## Exercise requirements
Leave out the pictures and copy the remaining records exactly.
(Extracted material Opens)
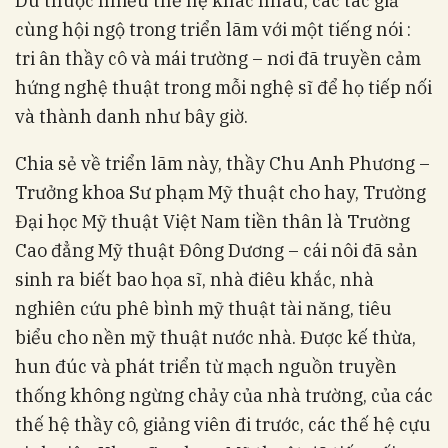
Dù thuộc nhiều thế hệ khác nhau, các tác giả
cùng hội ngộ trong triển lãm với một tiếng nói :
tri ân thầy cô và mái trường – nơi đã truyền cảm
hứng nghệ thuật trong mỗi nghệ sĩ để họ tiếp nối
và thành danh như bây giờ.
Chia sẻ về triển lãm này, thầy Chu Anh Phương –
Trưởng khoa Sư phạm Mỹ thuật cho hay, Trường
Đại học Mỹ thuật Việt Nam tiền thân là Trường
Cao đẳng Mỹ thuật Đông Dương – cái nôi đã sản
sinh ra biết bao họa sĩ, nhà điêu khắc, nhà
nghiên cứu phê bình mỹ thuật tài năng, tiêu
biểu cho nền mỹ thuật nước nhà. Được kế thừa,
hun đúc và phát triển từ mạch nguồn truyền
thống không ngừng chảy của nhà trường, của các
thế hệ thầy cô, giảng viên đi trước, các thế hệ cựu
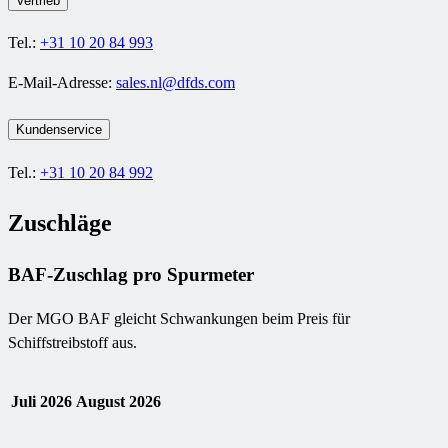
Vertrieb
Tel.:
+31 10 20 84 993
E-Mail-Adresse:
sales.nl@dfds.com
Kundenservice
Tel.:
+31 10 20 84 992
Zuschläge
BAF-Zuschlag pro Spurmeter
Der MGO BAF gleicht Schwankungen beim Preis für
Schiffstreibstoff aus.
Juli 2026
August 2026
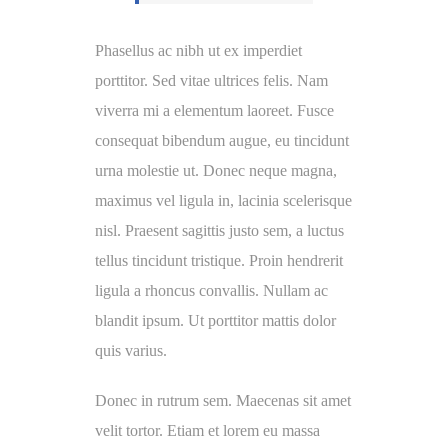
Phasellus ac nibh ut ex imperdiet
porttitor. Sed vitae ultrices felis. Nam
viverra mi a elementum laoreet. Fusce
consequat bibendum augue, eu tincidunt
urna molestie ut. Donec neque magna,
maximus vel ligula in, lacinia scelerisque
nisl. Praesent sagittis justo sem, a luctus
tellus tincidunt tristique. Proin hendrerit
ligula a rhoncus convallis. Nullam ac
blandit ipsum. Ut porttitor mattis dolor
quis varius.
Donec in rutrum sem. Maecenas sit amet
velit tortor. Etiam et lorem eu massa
(Extracted material Closes)
## Your solution
Dù thuộc nhiều thế hệ khác nhau, các tác giả
cùng hội ngộ trong triển lãm với một tiếng nói :
tri ân thầy cô và mái trường – nơi đã truyền cảm
hứng nghệ thuật trong mỗi nghệ sĩ để họ tiếp nối
và thành danh như bây giờ.
Chia sẻ về triển lãm này, thầy Chu Anh Phương –
Trưởng khoa Sư phạm Mỹ thuật cho hay, Trường
Đại học Mỹ thuật Việt Nam tiền thân là Trường
Cao đẳng Mỹ thuật Đông Dương – cái nôi đã sản
sinh ra biết bao họa sĩ, nhà điêu khắc, nhà
nghiên cứu phê bình mỹ thuật tài năng, tiêu
biểu cho nền mỹ thuật nước nhà. Được kế thừa,
hun đúc và phát triển từ mạch nguồn truyền
thống không ngừng chảy của nhà trường, của các
thế hệ thầy cô, giảng viên đi trước, các thế hệ cựu
Vertrieb
Tel.:
+31 10 20 84 993
E-Mail-Adresse:
sales.nl@dfds.com
Kundenservice
Tel.:
+31 10 20 84 992
Zuschläge
BAF-Zuschlag pro Spurmeter
Der MGO BAF gleicht Schwankungen beim Preis für
Schiffstreibstoff aus.
Juli 2026
August 2026
Phasellus ac nibh ut ex imperdiet
porttitor. Sed vitae ultrices felis. Nam
viverra mi a elementum laoreet. Fusce
consequat bibendum augue, eu tincidunt
urna molestie ut. Donec neque magna,
maximus vel ligula in, lacinia scelerisque
nisl. Praesent sagittis justo sem, a luctus
tellus tincidunt tristique. Proin hendrerit
ligula a rhoncus convallis. Nullam ac
blandit ipsum. Ut porttitor mattis dolor
quis varius.
Donec in rutrum sem. Maecenas sit amet
velit tortor. Etiam et lorem eu massa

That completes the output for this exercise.